A top DEA official has sounded the alarm over how heroin traffickers in Mexico have massively increased poppy cultivation and expanded their distribution networks into the east coast of the United States as they look to cash in on the growing number of US heroin users.

In Congressional testimony (pdf) on October 8 regarding drug abuse, Acting Deputy Administrator of the Drug Enforcement Administration (DEA) Jack Riley said the DEA had documented a 50 percent increase in the cultivation of poppy (the plant used to make heroin) in Mexico, primarily in the state of Guerrero and the Mexican “Golden Triangle” of Durango, Sinaloa, and Chihuahua.

Mexican criminal organizations such as the Sinaloa Cartel have also been expanding territorially in US markets and developing more sophisticated production techniques, Riley asserted. 

Traditionally, Riley said, the US heroin market has been divided by the Mississippi River: markets west of the river used Mexican black tar and brown powder heroin, while the most lucrative markets, the large east coast urban centers, were dominated by higher quality Colombian-produced white powder heroin. However, Mexican drug traffickers are now also competing for the lucrative East Coast market, introducing Mexican brown/black tar heroin but also seeking to produce their own version of the more refined white powder variety.

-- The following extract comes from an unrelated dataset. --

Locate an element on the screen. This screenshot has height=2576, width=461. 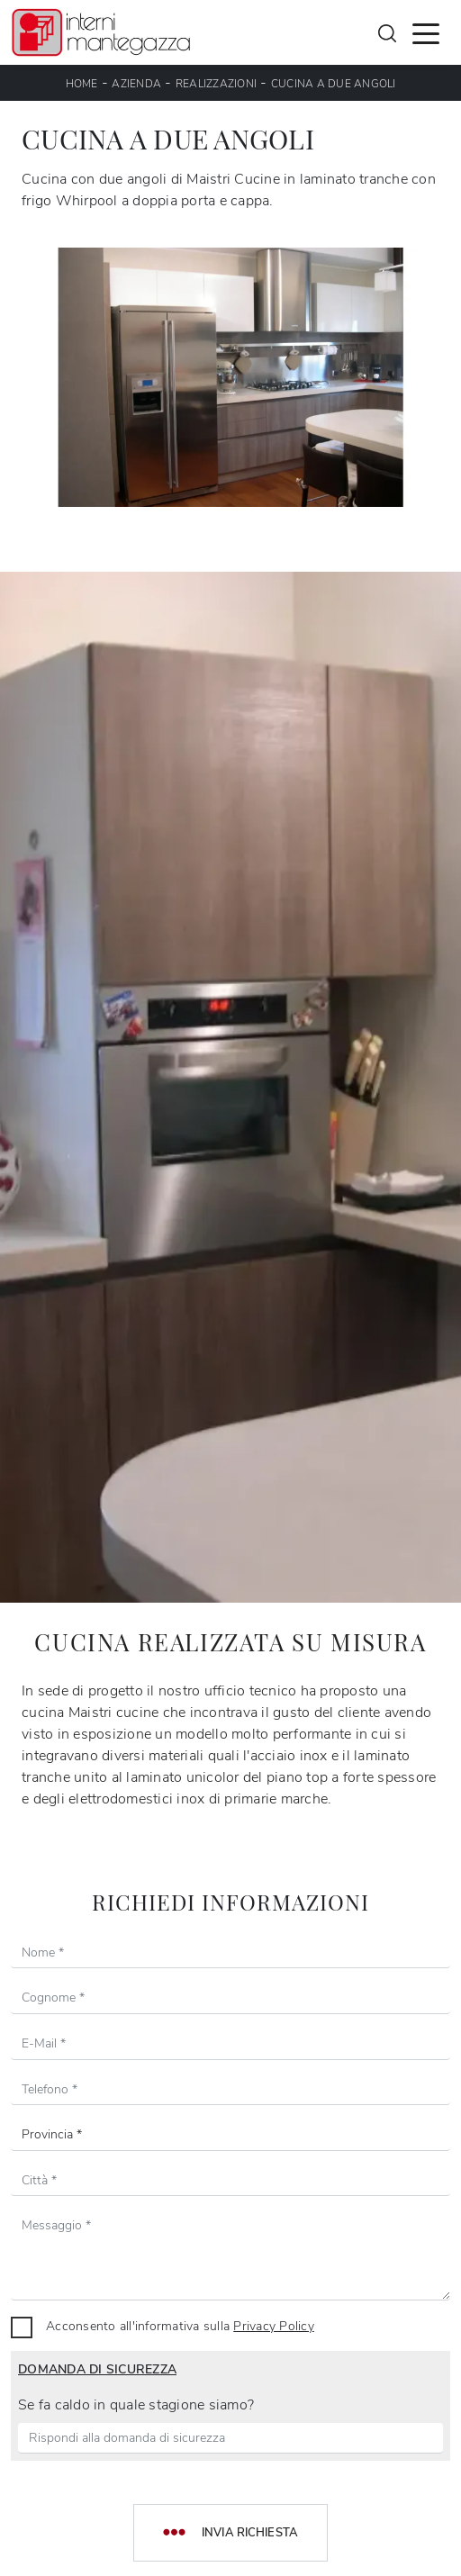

The preferred trafficking routes for these networks is the Southwest US-Mexico border, where heroin seizures doubled between 2009 and 2013 from 846 to 2,196 kilograms, according to Riley

The Mexican traffickers are supplying a rapidly increasing number of US heroin users, which more than doubled between 2007 and 2014, from 373,000 to 914,000, according to Riley. Today, he said, heroin is higher in purity, less expensive, and often easier to obtain than prescription opioids — such as the painkillers oxycodone and hydrocodone. .

InSight Crime Analysis

There are numerous market forces that explain the changing dynamic in regional heroin production, trafficking and distribution.

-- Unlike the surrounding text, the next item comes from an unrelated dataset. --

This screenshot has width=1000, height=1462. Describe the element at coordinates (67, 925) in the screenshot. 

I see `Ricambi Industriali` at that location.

One of most important is the rapidly rising demand as a result of the growing number of US users. As Riley elaborates on in his testimony, rising US heroin use is closely linked to abuse of prescription painkillers, the most commonly used illegal drug in the United States after marijuana. Many users start off on pills but turn to heroin because it is cheaper, more easily available or because it has a stronger effect.

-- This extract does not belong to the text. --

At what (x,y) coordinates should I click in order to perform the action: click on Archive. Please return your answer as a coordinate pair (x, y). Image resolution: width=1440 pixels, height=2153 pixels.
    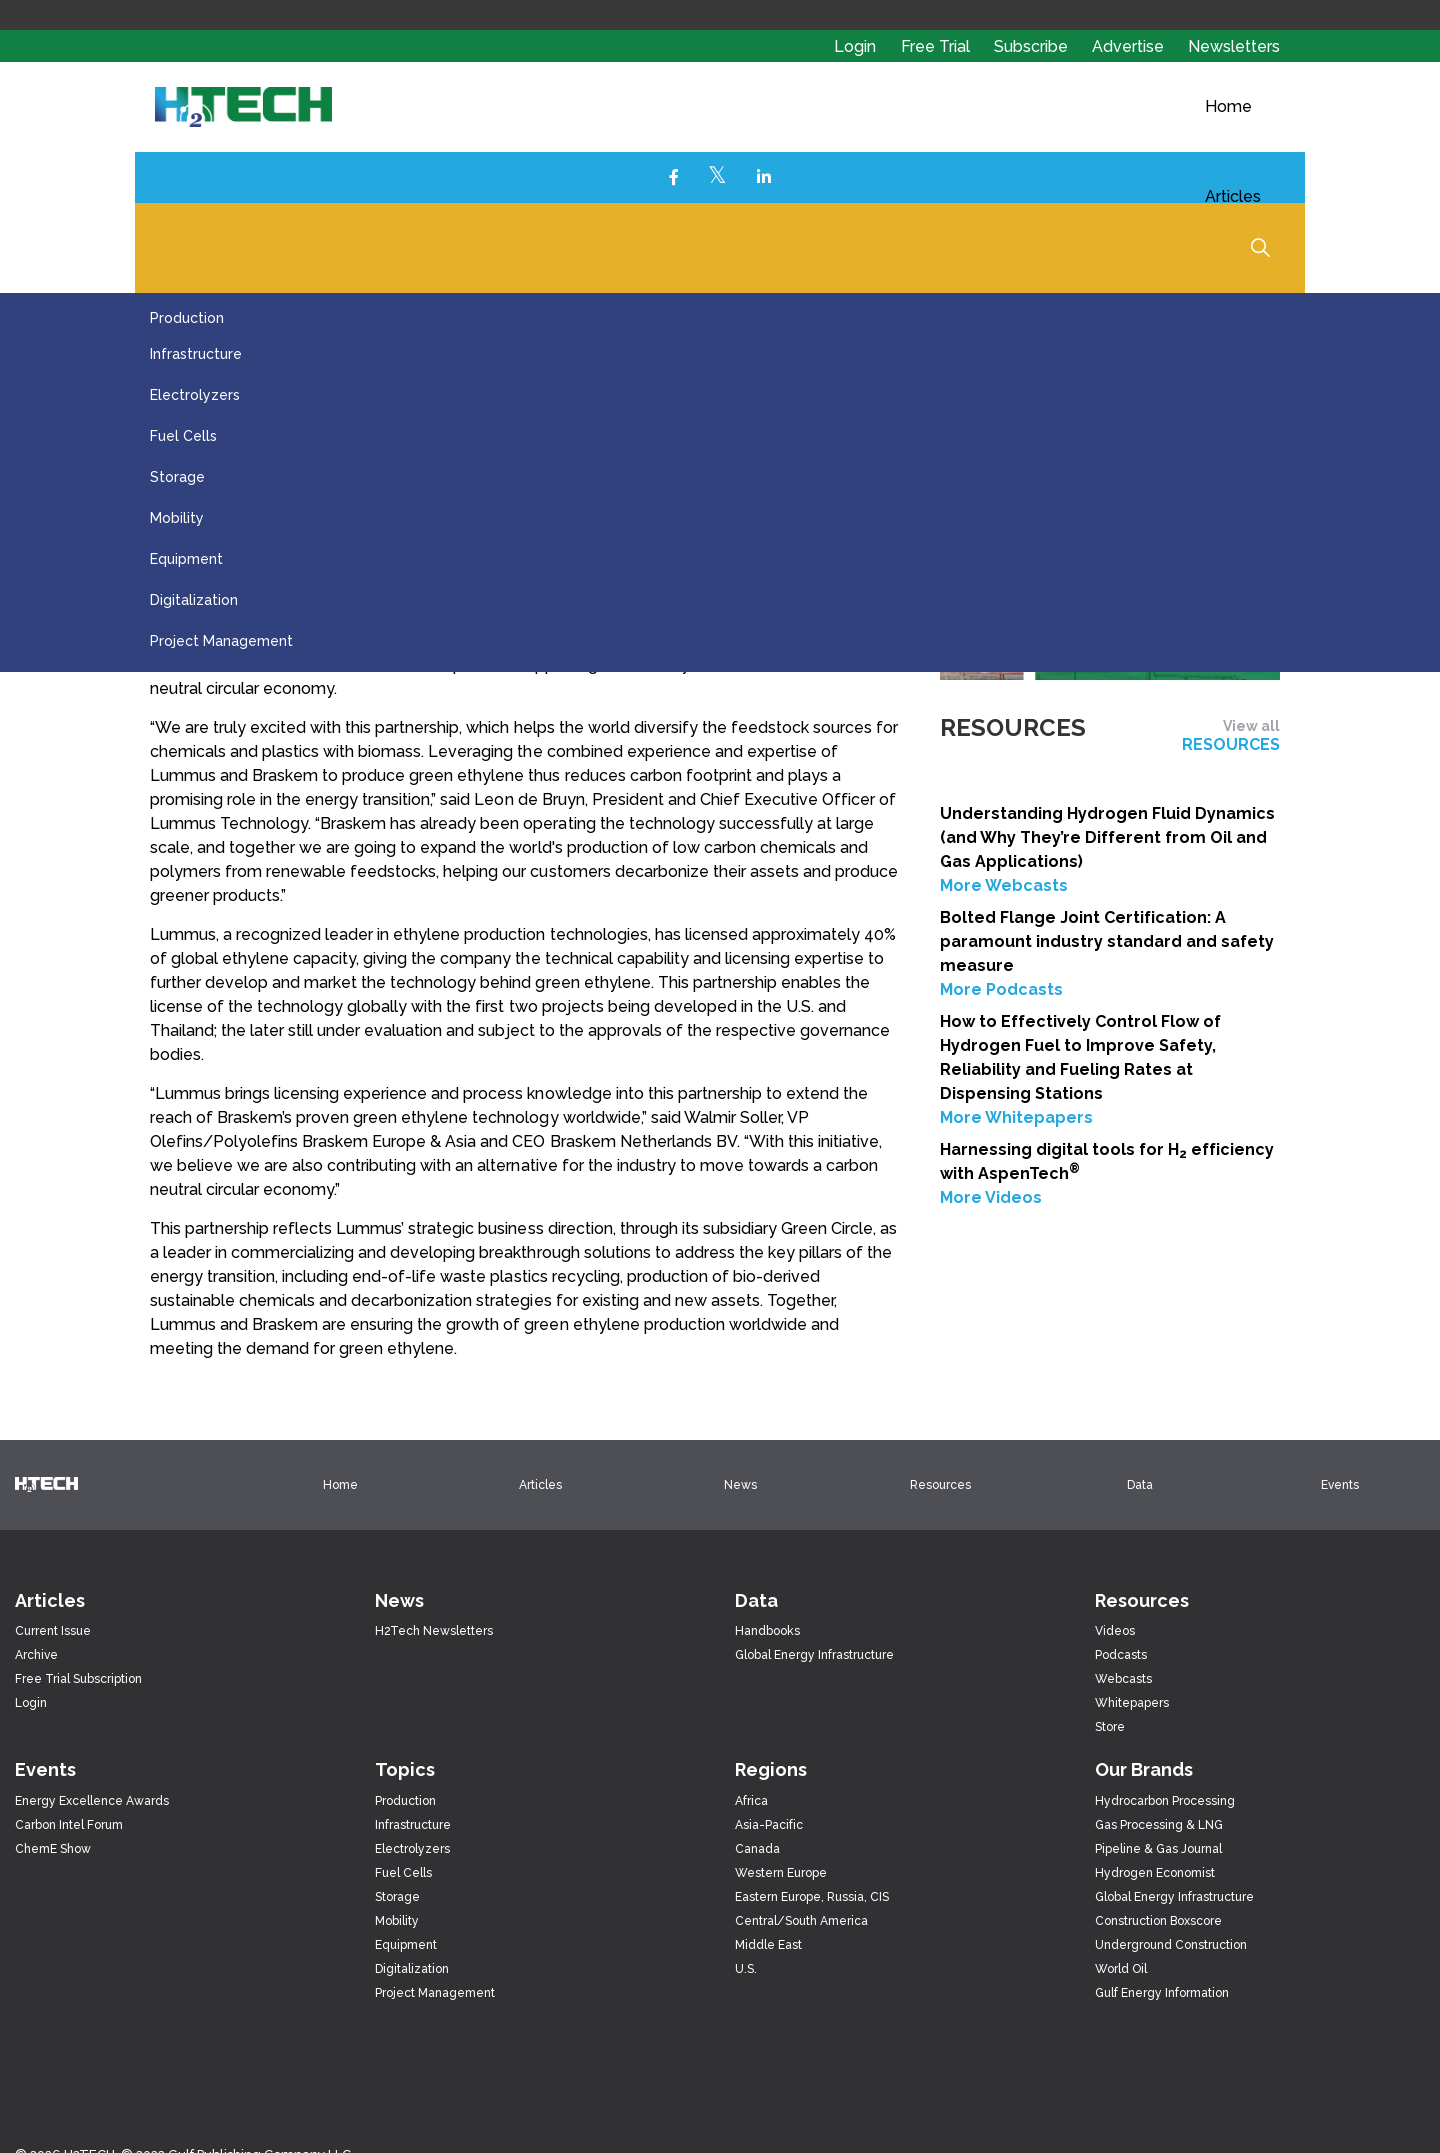     Looking at the image, I should click on (36, 1655).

SEE ALSO: Coverage of Heroin

Exploiting this growing market may also be making up for shortfalls in revenues elsewhere for Mexican traffickers. In recent years, US cocaine consumption has decreased and the legalization of marijuana in several US states has opened that market to increased competition, and the cartels may see heroin as a profitable replacement for these shrinking markets.

These new conditions appear to have led to Mexican traffickers developing a strategy based on three pillars; ramping up production, expanding into new markets, and innovating production techniques to better compete with the superior product of their Colombian rivals.